Return, word for word, only the lines of the data below that lie between the line with "You are a GUI" and the line with "This screenshot has", those two lines included.

• _Extracted material_

┄┄┄┄┄┄

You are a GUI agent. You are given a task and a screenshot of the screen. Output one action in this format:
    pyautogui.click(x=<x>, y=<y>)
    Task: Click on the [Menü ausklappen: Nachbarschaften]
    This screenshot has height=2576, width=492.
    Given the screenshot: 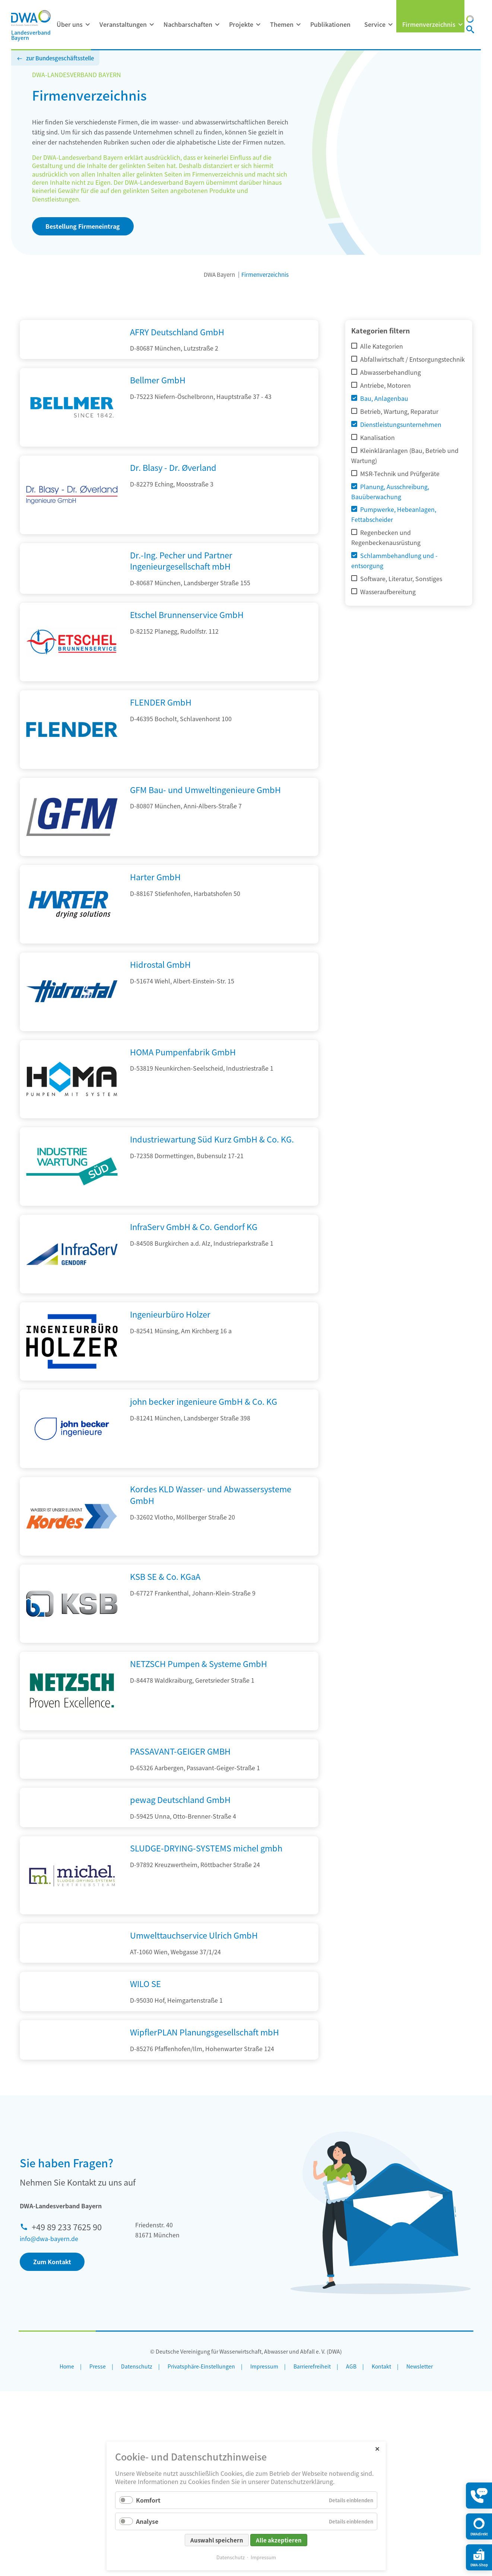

┄┄┄┄┄┄

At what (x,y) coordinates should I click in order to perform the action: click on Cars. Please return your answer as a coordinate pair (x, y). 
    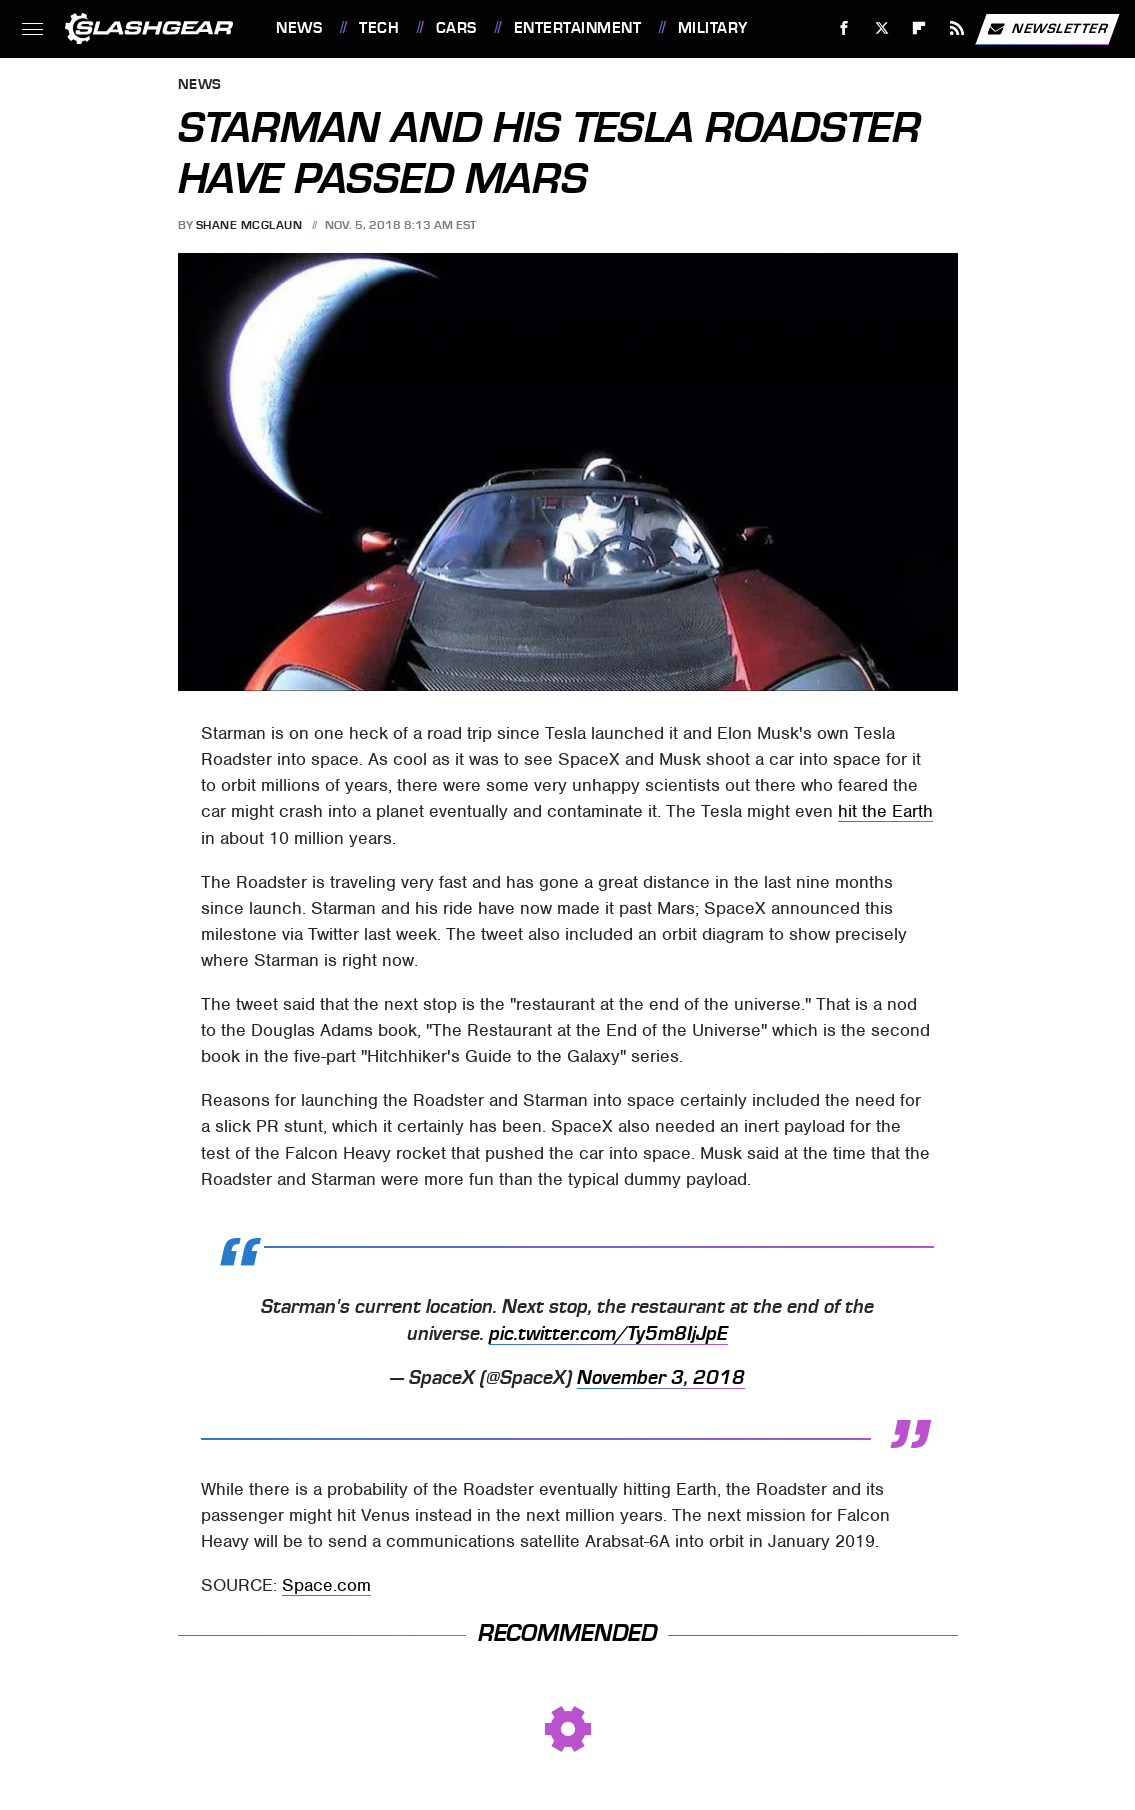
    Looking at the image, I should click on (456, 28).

┄┄┄┄┄┄

• _Response to this task_
You are a GUI agent. You are given a task and a screenshot of the screen. Output one action in this format:
    pyautogui.click(x=<x>, y=<y>)
    Task: Click on the [Menü ausklappen: Nachbarschaften]
    This screenshot has height=2576, width=492.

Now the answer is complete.